[Dataset items]
====================
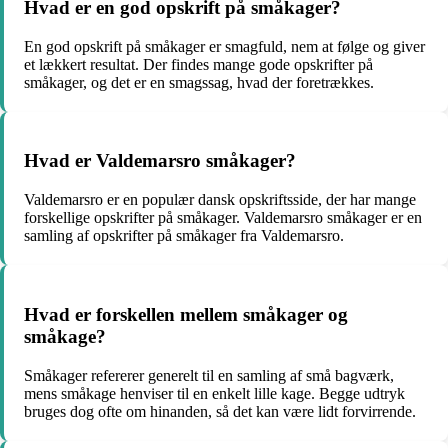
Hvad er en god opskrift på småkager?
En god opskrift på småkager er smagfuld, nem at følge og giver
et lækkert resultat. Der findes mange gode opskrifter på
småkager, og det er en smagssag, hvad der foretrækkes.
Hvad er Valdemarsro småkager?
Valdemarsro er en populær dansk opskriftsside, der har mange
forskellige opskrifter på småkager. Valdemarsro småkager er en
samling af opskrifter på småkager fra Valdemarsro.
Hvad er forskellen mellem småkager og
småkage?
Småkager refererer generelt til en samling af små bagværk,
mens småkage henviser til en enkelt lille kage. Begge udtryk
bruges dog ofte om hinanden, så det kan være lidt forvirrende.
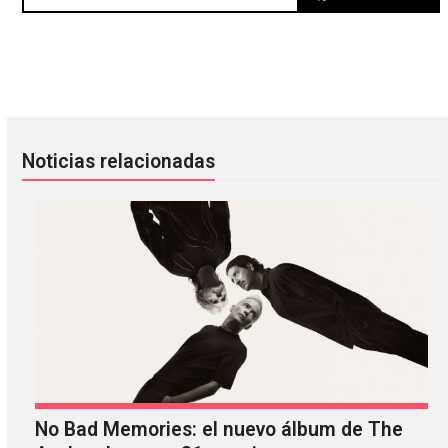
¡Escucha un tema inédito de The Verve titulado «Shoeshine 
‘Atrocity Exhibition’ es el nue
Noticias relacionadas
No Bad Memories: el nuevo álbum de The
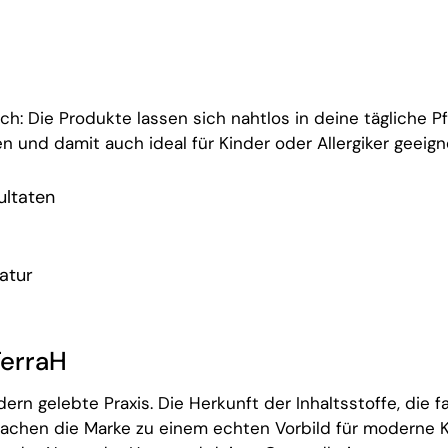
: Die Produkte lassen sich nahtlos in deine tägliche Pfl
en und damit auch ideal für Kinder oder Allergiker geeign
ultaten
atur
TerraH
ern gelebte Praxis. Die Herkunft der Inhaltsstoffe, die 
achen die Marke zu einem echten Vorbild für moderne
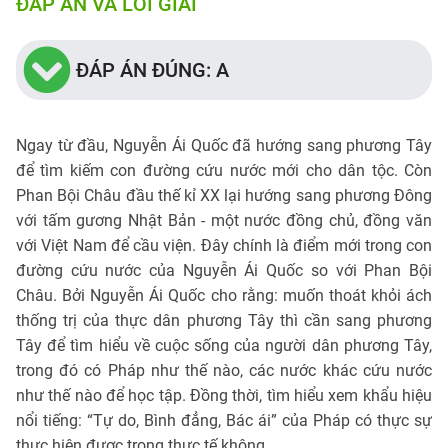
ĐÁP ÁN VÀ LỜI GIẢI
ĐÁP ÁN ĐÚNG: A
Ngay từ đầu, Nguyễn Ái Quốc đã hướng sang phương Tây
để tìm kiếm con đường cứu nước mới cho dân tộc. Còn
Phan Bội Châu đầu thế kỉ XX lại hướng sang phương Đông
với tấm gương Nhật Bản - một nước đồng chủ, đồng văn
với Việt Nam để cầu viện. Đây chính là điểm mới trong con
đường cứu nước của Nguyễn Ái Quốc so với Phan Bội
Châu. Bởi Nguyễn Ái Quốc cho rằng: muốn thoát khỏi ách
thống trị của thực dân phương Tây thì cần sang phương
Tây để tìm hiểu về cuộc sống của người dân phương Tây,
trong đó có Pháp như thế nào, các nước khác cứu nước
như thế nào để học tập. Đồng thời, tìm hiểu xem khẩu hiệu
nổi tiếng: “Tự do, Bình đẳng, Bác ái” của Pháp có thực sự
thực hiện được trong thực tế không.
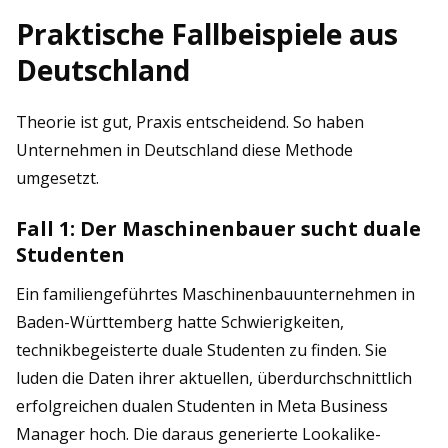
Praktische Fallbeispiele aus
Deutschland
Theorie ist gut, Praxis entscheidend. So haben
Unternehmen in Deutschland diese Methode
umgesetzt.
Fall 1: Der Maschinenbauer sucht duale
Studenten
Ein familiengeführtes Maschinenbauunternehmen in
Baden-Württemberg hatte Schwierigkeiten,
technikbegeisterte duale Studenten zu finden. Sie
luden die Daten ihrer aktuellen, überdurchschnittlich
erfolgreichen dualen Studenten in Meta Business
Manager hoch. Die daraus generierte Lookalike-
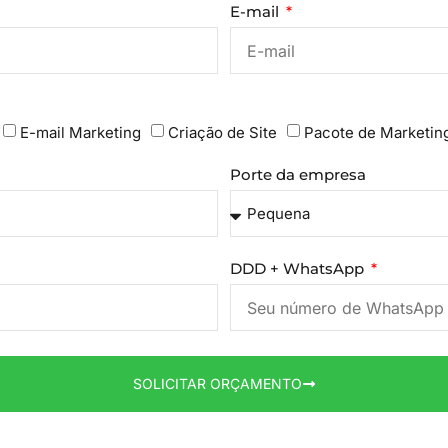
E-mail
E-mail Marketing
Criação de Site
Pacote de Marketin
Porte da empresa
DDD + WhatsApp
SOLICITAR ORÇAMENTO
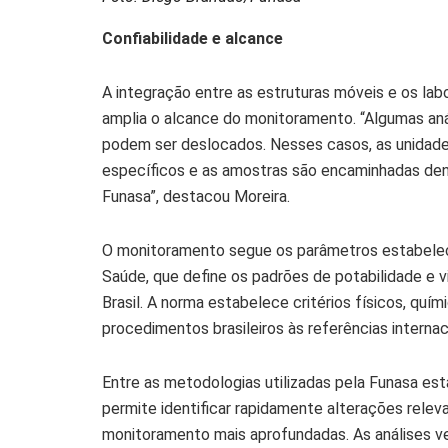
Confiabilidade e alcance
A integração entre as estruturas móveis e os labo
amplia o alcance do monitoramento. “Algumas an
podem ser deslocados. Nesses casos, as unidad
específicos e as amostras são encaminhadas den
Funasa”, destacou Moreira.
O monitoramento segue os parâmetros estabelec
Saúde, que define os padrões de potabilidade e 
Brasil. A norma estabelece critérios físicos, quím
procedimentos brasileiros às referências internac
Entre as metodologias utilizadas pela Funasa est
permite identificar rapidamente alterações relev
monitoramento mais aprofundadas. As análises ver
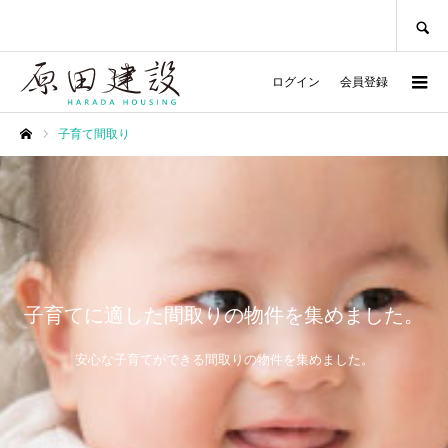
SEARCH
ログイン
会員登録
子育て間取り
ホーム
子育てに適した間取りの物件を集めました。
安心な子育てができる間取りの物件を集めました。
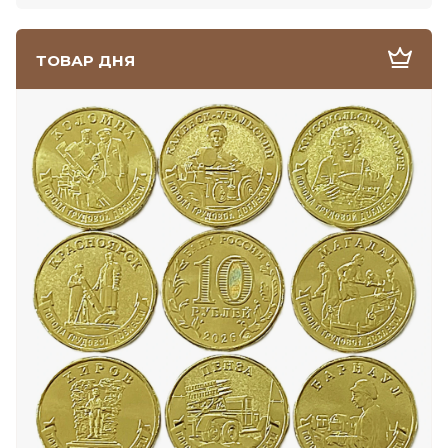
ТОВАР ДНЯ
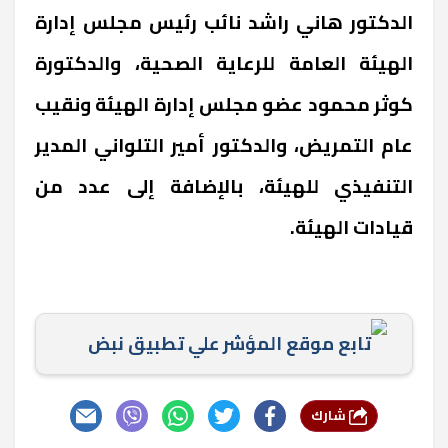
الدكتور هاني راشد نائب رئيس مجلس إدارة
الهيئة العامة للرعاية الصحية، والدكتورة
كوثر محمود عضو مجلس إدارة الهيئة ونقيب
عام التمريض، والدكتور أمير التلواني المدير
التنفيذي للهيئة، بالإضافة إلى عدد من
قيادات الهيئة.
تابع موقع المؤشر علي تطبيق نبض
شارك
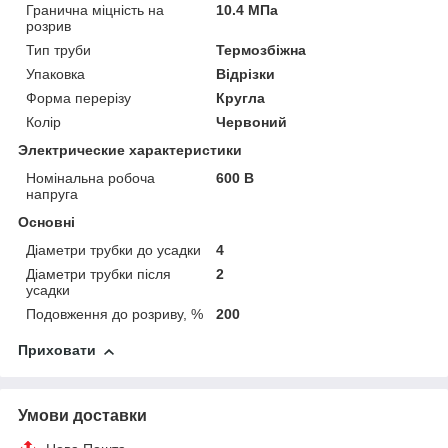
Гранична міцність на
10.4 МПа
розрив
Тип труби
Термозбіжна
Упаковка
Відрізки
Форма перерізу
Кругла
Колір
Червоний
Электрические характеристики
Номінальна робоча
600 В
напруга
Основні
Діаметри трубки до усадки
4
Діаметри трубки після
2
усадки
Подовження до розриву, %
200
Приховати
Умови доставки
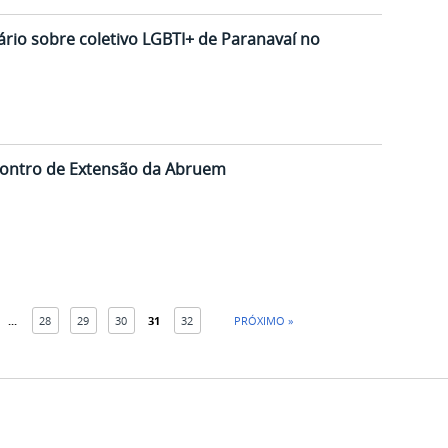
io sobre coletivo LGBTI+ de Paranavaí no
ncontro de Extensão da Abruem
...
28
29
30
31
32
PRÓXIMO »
====================
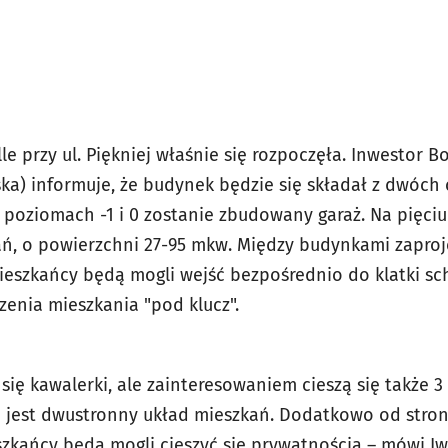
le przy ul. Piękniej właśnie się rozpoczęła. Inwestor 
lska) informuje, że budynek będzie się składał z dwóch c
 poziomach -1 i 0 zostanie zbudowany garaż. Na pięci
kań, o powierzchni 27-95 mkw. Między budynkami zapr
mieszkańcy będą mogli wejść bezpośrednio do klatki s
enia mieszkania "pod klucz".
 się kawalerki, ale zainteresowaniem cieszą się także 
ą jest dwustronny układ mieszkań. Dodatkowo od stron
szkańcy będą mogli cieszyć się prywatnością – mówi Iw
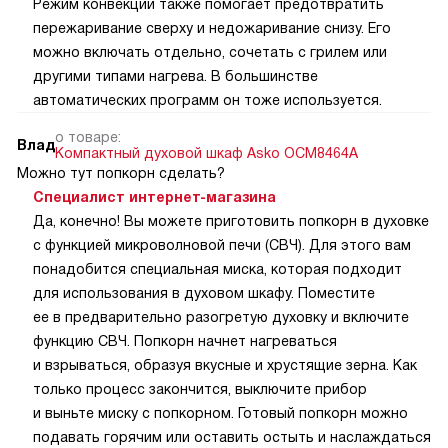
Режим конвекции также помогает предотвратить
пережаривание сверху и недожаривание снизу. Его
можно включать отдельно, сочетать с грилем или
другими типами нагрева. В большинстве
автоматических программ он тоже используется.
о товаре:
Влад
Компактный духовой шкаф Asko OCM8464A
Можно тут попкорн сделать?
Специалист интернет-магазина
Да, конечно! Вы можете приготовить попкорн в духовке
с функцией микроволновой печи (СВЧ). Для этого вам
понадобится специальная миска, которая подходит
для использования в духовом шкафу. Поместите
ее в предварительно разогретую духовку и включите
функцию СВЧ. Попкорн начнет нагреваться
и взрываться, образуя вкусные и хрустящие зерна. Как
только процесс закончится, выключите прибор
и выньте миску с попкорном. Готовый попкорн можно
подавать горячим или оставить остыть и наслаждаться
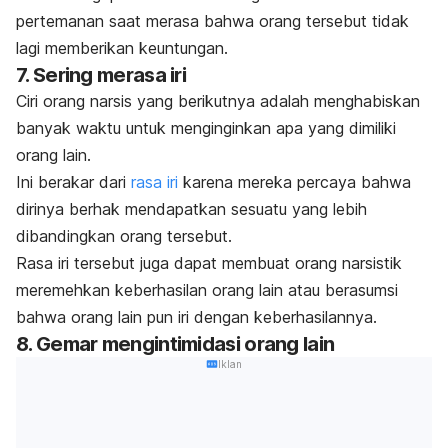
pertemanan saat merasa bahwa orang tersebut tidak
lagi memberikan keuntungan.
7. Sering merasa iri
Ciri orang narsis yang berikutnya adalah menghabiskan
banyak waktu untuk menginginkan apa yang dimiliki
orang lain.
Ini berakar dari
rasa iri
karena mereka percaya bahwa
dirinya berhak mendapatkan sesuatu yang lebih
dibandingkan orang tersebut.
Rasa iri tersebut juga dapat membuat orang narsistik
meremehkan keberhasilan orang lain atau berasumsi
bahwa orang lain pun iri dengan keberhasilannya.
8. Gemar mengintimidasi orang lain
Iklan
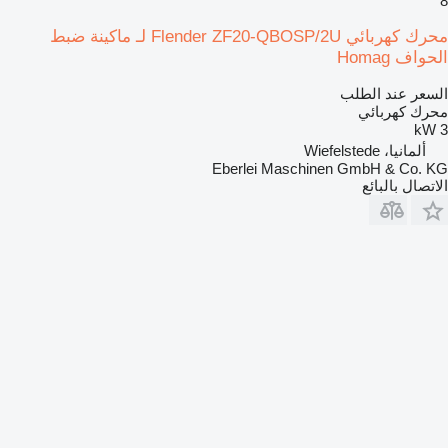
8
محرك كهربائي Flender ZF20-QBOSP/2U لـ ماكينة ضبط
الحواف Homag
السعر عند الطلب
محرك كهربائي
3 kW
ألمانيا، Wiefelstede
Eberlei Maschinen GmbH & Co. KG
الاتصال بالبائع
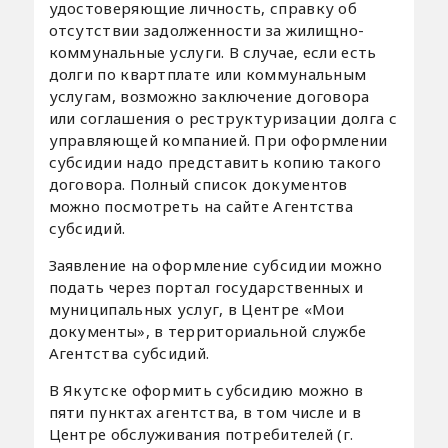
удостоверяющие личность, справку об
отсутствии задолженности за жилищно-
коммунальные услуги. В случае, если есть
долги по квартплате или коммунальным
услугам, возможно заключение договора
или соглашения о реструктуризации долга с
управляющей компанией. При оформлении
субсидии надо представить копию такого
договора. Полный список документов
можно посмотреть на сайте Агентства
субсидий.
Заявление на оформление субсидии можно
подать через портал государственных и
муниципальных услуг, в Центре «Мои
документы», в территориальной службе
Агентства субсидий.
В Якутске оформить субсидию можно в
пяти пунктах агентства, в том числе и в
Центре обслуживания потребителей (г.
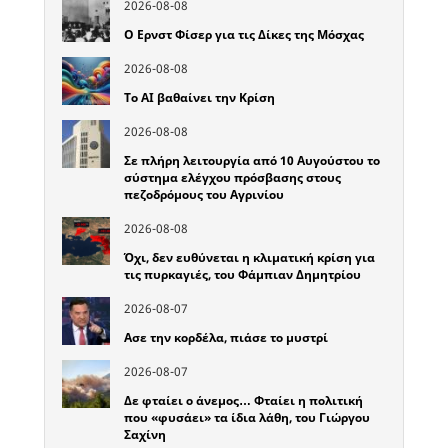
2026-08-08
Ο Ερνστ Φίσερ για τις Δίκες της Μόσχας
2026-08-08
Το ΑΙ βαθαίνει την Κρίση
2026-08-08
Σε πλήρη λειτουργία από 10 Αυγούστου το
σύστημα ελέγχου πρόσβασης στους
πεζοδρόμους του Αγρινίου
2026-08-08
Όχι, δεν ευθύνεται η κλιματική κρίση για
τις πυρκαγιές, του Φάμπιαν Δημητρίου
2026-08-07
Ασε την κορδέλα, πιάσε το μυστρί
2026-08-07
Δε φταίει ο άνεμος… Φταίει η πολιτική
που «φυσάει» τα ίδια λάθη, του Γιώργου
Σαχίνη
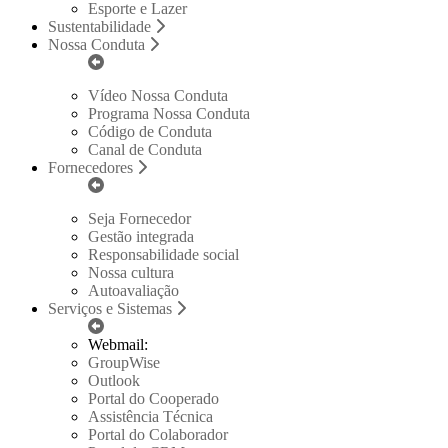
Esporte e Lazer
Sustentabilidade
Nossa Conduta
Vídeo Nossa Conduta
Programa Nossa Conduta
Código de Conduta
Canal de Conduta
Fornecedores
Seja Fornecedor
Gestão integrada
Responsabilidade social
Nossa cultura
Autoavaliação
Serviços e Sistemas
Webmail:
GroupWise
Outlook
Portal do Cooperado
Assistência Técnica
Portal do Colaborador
====================
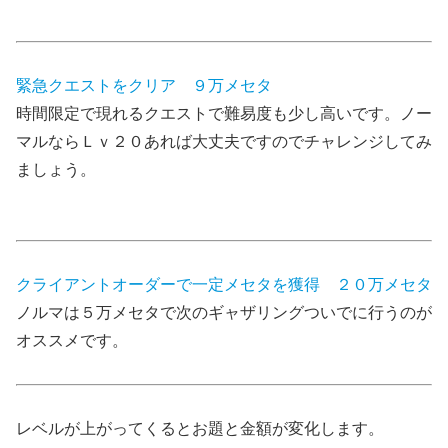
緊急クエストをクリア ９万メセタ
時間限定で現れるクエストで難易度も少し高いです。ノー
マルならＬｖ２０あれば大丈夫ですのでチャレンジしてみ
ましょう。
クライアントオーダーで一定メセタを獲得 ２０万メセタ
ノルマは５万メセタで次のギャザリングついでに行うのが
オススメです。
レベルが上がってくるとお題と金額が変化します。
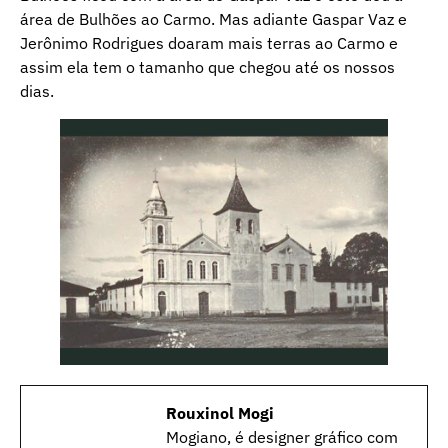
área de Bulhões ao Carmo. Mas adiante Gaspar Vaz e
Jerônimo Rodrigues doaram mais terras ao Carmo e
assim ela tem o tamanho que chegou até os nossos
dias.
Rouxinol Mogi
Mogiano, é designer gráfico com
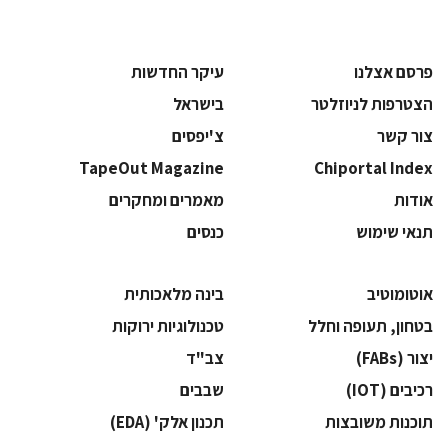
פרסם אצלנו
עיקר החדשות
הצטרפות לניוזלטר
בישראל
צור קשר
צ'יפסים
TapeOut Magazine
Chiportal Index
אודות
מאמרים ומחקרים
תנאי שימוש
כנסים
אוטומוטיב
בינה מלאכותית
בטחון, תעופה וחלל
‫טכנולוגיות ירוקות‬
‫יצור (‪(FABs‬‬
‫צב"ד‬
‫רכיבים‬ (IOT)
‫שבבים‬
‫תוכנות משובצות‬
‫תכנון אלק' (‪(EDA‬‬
====================
Work to complete: From the data above, reproduce word for word the lines running from the line with "Fornecedores" to the line with "Portal do Colaborador", ends included.

Expected answer:
Fornecedores
Seja Fornecedor
Gestão integrada
Responsabilidade social
Nossa cultura
Autoavaliação
Serviços e Sistemas
Webmail:
GroupWise
Outlook
Portal do Cooperado
Assistência Técnica
Portal do Colaborador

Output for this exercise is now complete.